O fato é que estamos todos cansados de tanta corrupção, justamente denunciada e das delongas no processo do impeachment.
Ninguém
sabe para onde estamos indo. Algo parece ficar claro que o design
social, montado a partir do colonialismo e do escravagismo com as castas
de endinheirados que se firmaram no poder seja na sociedade seja nos
aparatos do Estado está chegando ao seu fim.
Em momentos de
obscuridade como os atuais precisamos de uma grelha teórica mínima que
nos traga luz e alguma esperança. Para mim serve como orientação Arnold
Toynbee, o ultimo historiador inglês a escrever dez volumes sobre a
história das civilizações. Para explicar o nascimento, o
desenvolvimento, a maturação e a decadência de uma civilização usa uma
chave extremamente simples mas esclarecedora:”o desafio e a
resposta”(challenge and response).
Diz Toynbee: sempre há crises
fundamentais no interior das civilizações.
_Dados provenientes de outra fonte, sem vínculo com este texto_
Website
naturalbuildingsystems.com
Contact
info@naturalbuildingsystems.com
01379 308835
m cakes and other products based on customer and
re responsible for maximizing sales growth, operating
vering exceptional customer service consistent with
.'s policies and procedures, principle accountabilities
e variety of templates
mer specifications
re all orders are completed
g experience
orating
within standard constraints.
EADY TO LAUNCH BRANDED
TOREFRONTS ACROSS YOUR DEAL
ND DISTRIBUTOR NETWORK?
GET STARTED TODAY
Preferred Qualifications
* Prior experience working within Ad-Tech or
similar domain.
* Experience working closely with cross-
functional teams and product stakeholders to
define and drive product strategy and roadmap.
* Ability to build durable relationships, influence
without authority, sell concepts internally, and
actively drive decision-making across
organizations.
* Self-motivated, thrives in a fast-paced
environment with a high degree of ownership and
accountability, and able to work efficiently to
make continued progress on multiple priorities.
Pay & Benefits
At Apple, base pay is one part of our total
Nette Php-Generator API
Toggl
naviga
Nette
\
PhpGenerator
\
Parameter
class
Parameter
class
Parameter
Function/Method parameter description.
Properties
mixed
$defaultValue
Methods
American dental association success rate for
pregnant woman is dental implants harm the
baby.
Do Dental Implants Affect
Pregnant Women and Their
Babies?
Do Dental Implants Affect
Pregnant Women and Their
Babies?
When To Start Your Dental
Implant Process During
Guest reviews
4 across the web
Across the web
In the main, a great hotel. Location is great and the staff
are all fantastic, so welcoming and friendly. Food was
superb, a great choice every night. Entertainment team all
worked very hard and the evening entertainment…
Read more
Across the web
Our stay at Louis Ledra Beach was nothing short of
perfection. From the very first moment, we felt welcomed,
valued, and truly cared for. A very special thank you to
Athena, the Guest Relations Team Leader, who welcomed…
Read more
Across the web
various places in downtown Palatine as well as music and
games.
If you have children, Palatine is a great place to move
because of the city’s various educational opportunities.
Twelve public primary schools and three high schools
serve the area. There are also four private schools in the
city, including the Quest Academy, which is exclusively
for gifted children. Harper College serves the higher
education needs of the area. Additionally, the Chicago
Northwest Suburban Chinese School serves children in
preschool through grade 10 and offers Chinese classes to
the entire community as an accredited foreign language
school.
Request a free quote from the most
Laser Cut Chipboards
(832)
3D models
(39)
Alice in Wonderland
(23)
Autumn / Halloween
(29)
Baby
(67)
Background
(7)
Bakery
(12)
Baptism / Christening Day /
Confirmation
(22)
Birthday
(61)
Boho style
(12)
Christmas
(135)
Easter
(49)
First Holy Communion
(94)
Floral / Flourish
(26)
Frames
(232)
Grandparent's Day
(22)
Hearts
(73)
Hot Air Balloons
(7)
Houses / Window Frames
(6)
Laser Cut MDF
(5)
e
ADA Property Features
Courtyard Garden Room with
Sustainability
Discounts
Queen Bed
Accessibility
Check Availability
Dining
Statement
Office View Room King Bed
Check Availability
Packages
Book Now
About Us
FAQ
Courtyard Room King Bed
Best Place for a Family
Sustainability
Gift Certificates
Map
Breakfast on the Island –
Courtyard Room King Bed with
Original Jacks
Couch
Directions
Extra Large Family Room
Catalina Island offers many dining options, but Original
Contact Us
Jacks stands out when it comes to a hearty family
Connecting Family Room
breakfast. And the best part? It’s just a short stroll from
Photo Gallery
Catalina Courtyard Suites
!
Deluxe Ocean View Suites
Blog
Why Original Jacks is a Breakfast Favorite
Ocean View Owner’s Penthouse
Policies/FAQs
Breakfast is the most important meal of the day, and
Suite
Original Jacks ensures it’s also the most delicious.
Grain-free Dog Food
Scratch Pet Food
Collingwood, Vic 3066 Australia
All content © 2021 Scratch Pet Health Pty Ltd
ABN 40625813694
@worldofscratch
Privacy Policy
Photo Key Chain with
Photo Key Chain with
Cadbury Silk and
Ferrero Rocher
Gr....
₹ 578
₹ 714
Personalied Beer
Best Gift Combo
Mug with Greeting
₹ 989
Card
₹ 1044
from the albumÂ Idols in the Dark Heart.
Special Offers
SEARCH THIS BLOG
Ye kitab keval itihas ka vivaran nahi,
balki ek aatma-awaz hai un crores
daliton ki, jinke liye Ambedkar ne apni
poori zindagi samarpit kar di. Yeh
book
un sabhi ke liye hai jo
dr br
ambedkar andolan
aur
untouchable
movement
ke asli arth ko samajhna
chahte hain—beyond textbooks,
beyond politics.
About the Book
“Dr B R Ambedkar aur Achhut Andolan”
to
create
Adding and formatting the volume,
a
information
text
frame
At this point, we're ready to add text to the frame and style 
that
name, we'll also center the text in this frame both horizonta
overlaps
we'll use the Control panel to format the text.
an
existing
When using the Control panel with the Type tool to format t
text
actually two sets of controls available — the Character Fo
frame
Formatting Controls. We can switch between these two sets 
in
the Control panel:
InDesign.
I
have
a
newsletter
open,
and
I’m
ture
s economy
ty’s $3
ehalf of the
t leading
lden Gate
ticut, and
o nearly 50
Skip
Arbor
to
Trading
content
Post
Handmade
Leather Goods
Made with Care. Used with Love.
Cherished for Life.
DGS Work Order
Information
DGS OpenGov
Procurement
São desafios que exigem uma
resposta. Se o desafio for maior do que a capacidade de resposta, a
civilização entra num processo de colapso. Se a resposta é excessiva
face ao desafio, surge a arrogância e o uso abusivo do poder. O ideal é
encontrar uma equação de equilíbrio entre o desafio e a resposta de
forma que a sociedade mantenha a sua coesão, enfrente positivamente
novos desafios e prospere.
Voltando ao caso do Brasil: os grupos
do dinheiro e do poder não conseguem dar uma resposta ao desafio que vem
das bases que nos últimos anos cresceram enormemente em consciência e
em reclamos de direitos. Eles, por mais que manipulem dados sabem que
dificilmente voltarão ao poder central pela via da eleição. Daí a razão
do golpe. Desmoralizados, não têm nada a oferecer ao novo Brasil que
escapa de seu controle. Jânio de Freitas na FSP de 04/08 disse bem:” O
impeachment é uma grande encenação. Uma hipocrisia política de dimensões
gigantescas, que mantém o Brasil em regressão descomunal, com perdas só
recompostas, se o forem, em muito tempo –as econômicas, porque as
humanas, jamais”.
Apesar disso tudo, o legado da atual crise será
provavelmente o surgimento de um outro tipo de Brasil, de democracia, de
Estado, de formas de participação popular.
A dores do tempo
presente não são as dores de um moribundo nas vascas da morte, mas as
dores de um parto de um outro tipo de Brasil, mais democrático, mais
participativo e mais sensível para superar a pior chaga que nos
envergonha: a abissal desigualdade social. Um Brasil finalmente mais
humano onde podemos ser singelamente felizes.
Leonardo Boff é articulista do JB on line e autor de “Depois de 500 anos que Brasil queremos”, Vozes 2000.